New Mexico’s commissioner of public lands announced he’s giving Houston-based oil and gas companies a break as the city struggles with the impacts of Hurricane Harvey.
Aubrey Dunn said his office is offering a grace period to the 25 Houston companies and subsidiaries with state leases.
The extension moves the Sept. 25 due date for royalties and interest on oil, gas and carbon dioxide extracted from leases on state trust lands to Oct. 25.
The Houston area experienced an unprecedented amount of rainfall from the landfall of the hurricane. Earlier this week, the National Weather Service even had to update its color charts to effectively map the amount of precipitation parts of Texas received.

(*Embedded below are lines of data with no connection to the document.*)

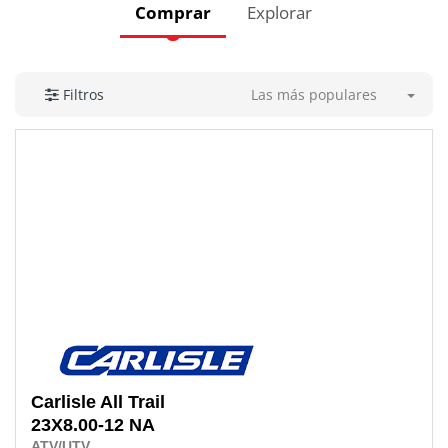
Comprar
Explorar
Las más populares
Filtros
Carlisle
All Trail
23X8.00-12 NA
ATV/UTV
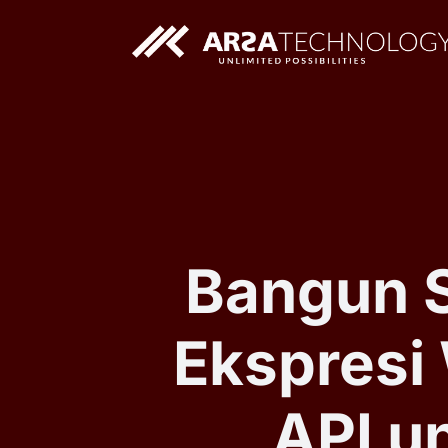
Solusi AI Custom
Aplikasi Web Custom
Bangun S
Ekspresi
API u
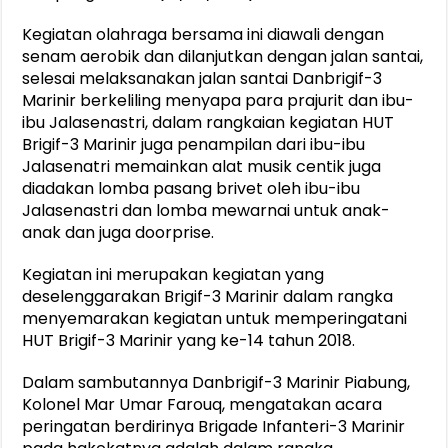
Kegiatan olahraga bersama ini diawali dengan
senam aerobik dan dilanjutkan dengan jalan santai,
selesai melaksanakan jalan santai Danbrigif-3
Marinir berkeliling menyapa para prajurit dan ibu-
ibu Jalasenastri, dalam rangkaian kegiatan HUT
Brigif-3 Marinir juga penampilan dari ibu-ibu
Jalasenatri memainkan alat musik centik juga
diadakan lomba pasang brivet oleh ibu-ibu
Jalasenastri dan lomba mewarnai untuk anak-
anak dan juga doorprise.
Kegiatan ini merupakan kegiatan yang
deselenggarakan Brigif-3 Marinir dalam rangka
menyemarakan kegiatan untuk memperingatani
HUT Brigif-3 Marinir yang ke-14 tahun 2018.
Dalam sambutannya Danbrigif-3 Marinir Piabung,
Kolonel Mar Umar Farouq, mengatakan acara
peringatan berdirinya Brigade Infanteri-3 Marinir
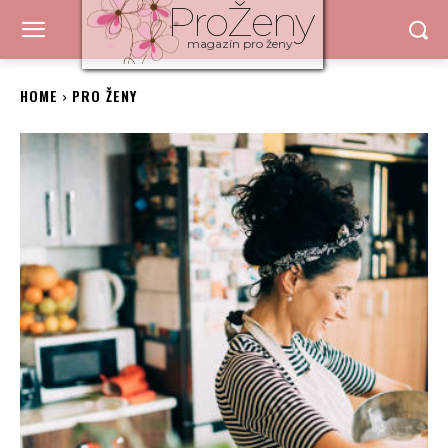
ProŽeny
magazín pro ženy
HOME
PRO ŽENY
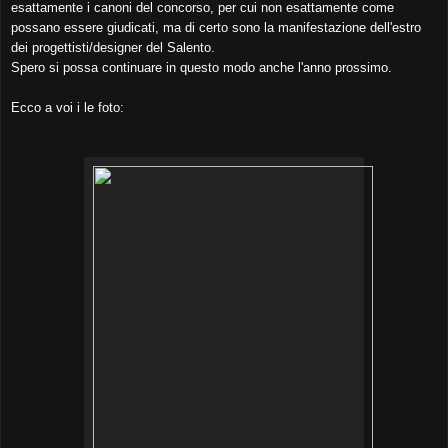
esattamente i canoni del concorso, per cui non esattamente come
possano essere giudicati, ma di certo sono la manifestazione dell'estro
dei progettisti/designer del Salento.
Spero si possa continuare in questo modo anche l'anno prossimo.
Ecco a voi i le foto:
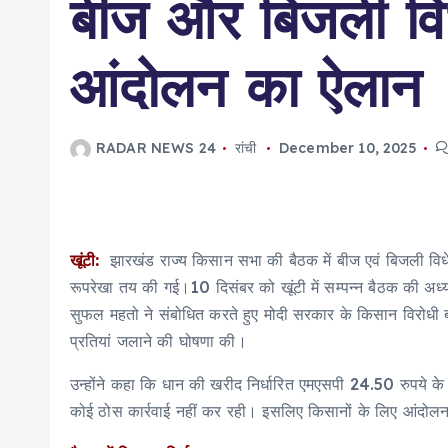
बीज और बिजली वि
आंदोलन का ऐलान
RADAR NEWS 24
रांची
December 10, 2025
खूंटी:
झारखंड राज्य किसान सभा की बैठक में बीज एवं बिजली व
रूपरेखा तय की गई।10 दिसंबर को खूंटी में सम्पन्न बैठक की अध्य
सुफल महतो ने संबोधित करते हुए मोदी सरकार के किसान विरोधी
प्रतियां जलाने की घोषणा की।
उन्होंने कहा कि धान की खरीद निर्धारित एमएसपी 24.50 रुपये क
कोई ठोस कार्रवाई नहीं कर रही। इसलिए किसानों के लिए आंदोलन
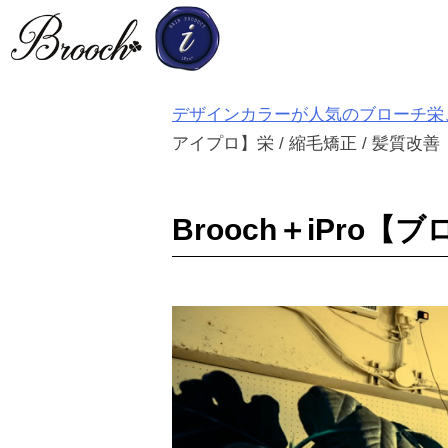
S
k
i
p
デザインカラーが人気のブローチ栄、髪
t
アイプロ】栄 / 縮毛矯正 / 髪質改善
o
c
o
Brooch＋iPro【
n
t
e
n
t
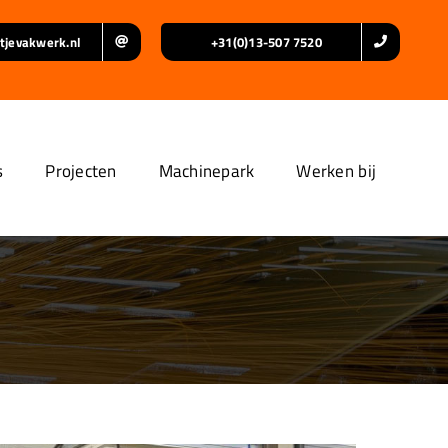
tjevakwerk.nl
+31(0)13-507 7520
s
Projecten
Machinepark
Werken bij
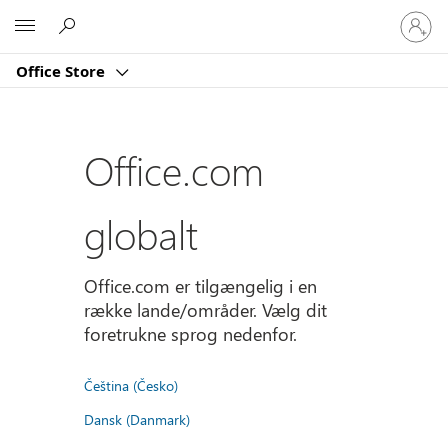
Log
Microsoft
på
din
Office Store
konto
Office.com
globalt
Office.com er tilgængelig i en
række lande/områder. Vælg dit
foretrukne sprog nedenfor.
Čeština (Česko)
Dansk (Danmark)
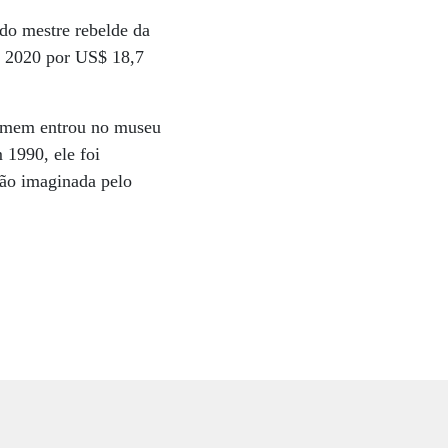
do mestre rebelde da
m 2020 por US$ 18,7
homem entrou no museu
 1990, ele foi
são imaginada pelo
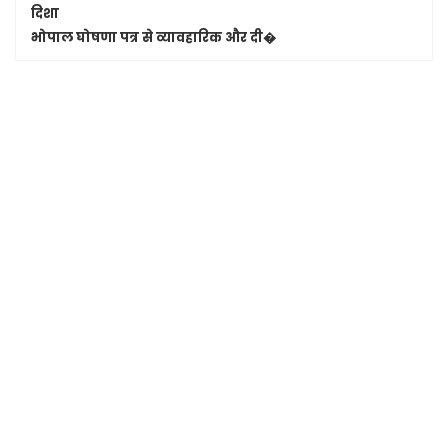
दिशा
भोपाल घोषणा पत्र से व्यावहारिक और दी�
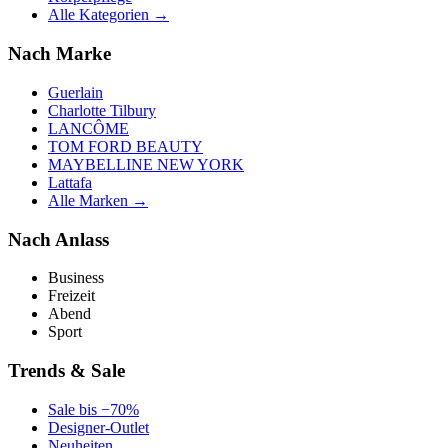
Alle Kategorien →
Nach Marke
Guerlain
Charlotte Tilbury
LANCÔME
TOM FORD BEAUTY
MAYBELLINE NEW YORK
Lattafa
Alle Marken →
Nach Anlass
Business
Freizeit
Abend
Sport
Trends & Sale
Sale bis −70%
Designer-Outlet
Neuheiten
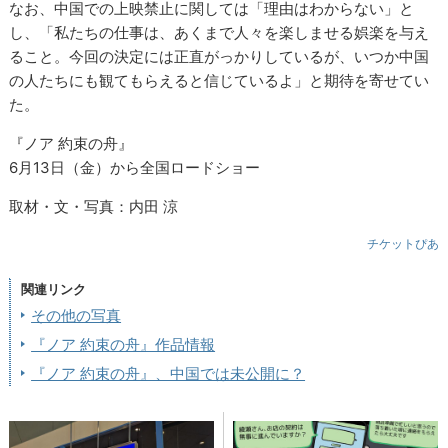
なお、中国での上映禁止に関しては「理由はわからない」と
し、「私たちの仕事は、あくまで人々を楽しませる娯楽を与え
ること。今回の決定には正直がっかりしているが、いつか中国
の人たちにも観てもらえると信じているよ」と期待を寄せてい
た。
『ノア 約束の舟』
6月13日（金）から全国ロードショー
取材・文・写真：内田 涼
チケットぴあ
関連リンク
その他の写真
『ノア 約束の舟』作品情報
『ノア 約束の舟』、中国では未公開に？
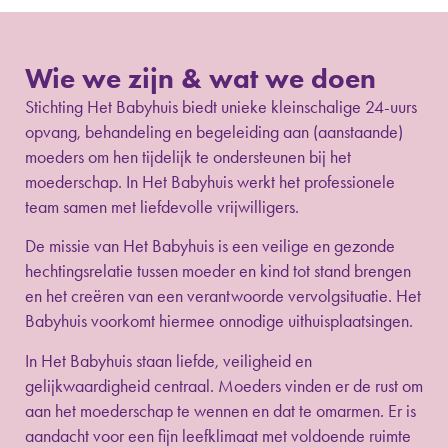
Wie we zijn & wat we doen
Stichting Het Babyhuis biedt unieke kleinschalige 24-uurs
opvang, behandeling en begeleiding aan (aanstaande)
moeders om hen tijdelijk te ondersteunen bij het
moederschap. In Het Babyhuis werkt het professionele
team samen met liefdevolle vrijwilligers.
De missie van Het Babyhuis is een veilige en gezonde
hechtingsrelatie tussen moeder en kind tot stand brengen
en het creëren van een verantwoorde vervolgsituatie. Het
Babyhuis voorkomt hiermee onnodige uithuisplaatsingen.
In Het Babyhuis staan liefde, veiligheid en
gelijkwaardigheid centraal. Moeders vinden er de rust om
aan het moederschap te wennen en dat te omarmen. Er is
aandacht voor een fijn leefklimaat met voldoende ruimte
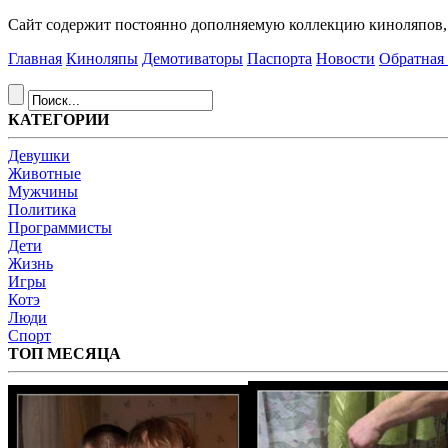
Сайт содержит постоянно дополняемую коллекцию киноляпов, д
Главная
Киноляпы
Демотиваторы
Паспорта
Новости
Обратная 
КАТЕГОРИИ
Девушки
Животные
Мужчины
Политика
Программисты
Дети
Жизнь
Игры
Котэ
Люди
Спорт
ТОП МЕСЯЦА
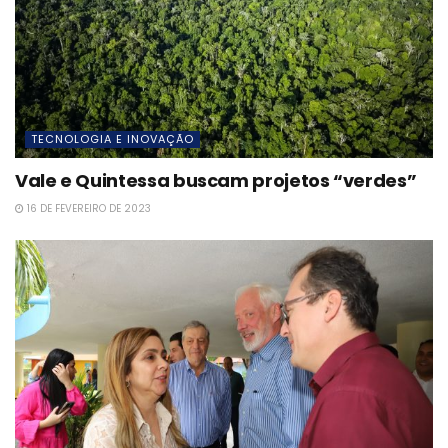
TECNOLOGIA E INOVAÇÃO
Vale e Quintessa buscam projetos “verdes”
16 DE FEVEREIRO DE 2023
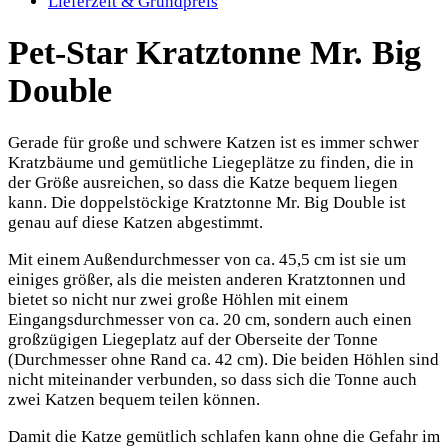
Lieferzeit & Grundpreis
Pet-Star Kratztonne Mr. Big
Double
Gerade für große und schwere Katzen ist es immer schwer
Kratzbäume und gemütliche Liegeplätze zu finden, die in
der Größe ausreichen, so dass die Katze bequem liegen
kann. Die doppelstöckige Kratztonne Mr. Big Double ist
genau auf diese Katzen abgestimmt.
Mit einem Außendurchmesser von ca. 45,5 cm ist sie um
einiges größer, als die meisten anderen Kratztonnen und
bietet so nicht nur zwei große Höhlen mit einem
Eingangsdurchmesser von ca. 20 cm, sondern auch einen
großzügigen Liegeplatz auf der Oberseite der Tonne
(Durchmesser ohne Rand ca. 42 cm). Die beiden Höhlen sind
nicht miteinander verbunden, so dass sich die Tonne auch
zwei Katzen bequem teilen können.
Damit die Katze gemütlich schlafen kann ohne die Gefahr im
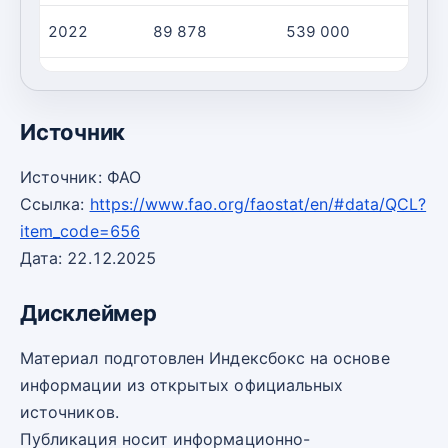
2022
89 878
539 000
2023
91 327
665 957
Источник
Источник: ФАО
Ссылка:
https://www.fao.org/faostat/en/#data/QCL?
item_code=656
Дата: 22.12.2025
Дисклеймер
Материал подготовлен Индексбокс на основе
информации из открытых официальных
источников.
Публикация носит информационно-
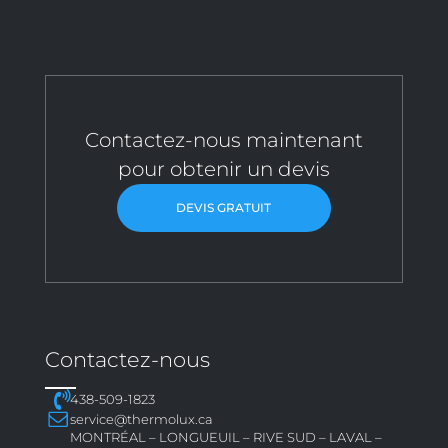
Contactez-nous maintenant
pour obtenir un devis
DEVIS GRATUIT
Contactez-nous
438-509-1823
service@thermolux.ca
MONTRÉAL – LONGUEUIL – RIVE SUD – LAVAL –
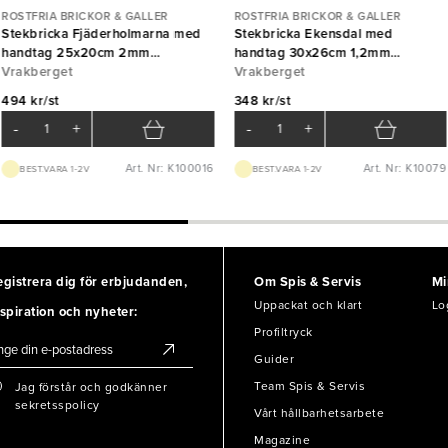
ROSTFRIA BRICKOR & GALLER
ROSTFRIA BRICKOR & GALLER
Stekbricka Fjäderholmarna med
Stekbricka Ekensdal med
handtag 25x20cm 2mm
handtag 30x26cm 1,2mm
Vrakberget
Vrakberget
Vrakberget
Vrakberget
494 kr/st
348 kr/st
-
+
-
+
Art. Nr: K100016
Art. Nr: K10079
BEST.VARA 1-2V
BEST.VARA 1-2V
egistrera dig för erbjudanden,
Om Spis & Servis
Mi
Uppackat och klart
Lo
spiration och nyheter:
Profiltryck
Guider
Team Spis & Servis
Jag förstår och godkänner
sekretsspolicy
Vårt hållbarhetsarbete
Magazine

According to news reports, the extensive flooding has now closed 15 refineries in Texas, representing 25 percent of the country’s refining capacity. That includes the largest U.S. refinery, which is based in Port Arthur, Texas and owned by the state oil company of Saudi Arabia. Leaks and accidents are occurring at the flooded refineries and petrochemical plants, as well.
Suspended production in the Houston area will affect the state’s general fund, Dunn said. His office also noted that about 40 percent of severance taxes collected by the New Mexico Taxation and Revenue Department comes from Houston-based companies.
“Hurricane Harvey’s destruction is far-reaching and will cause substantial revenue volatility in New Mexico,” Dunn said in a press release. “By disrupting a key hub of the nation’s energy industry, Harvey will impact the revenues the State Land Office collects and distributes to the schools and institutions that count on us to pay their bills.”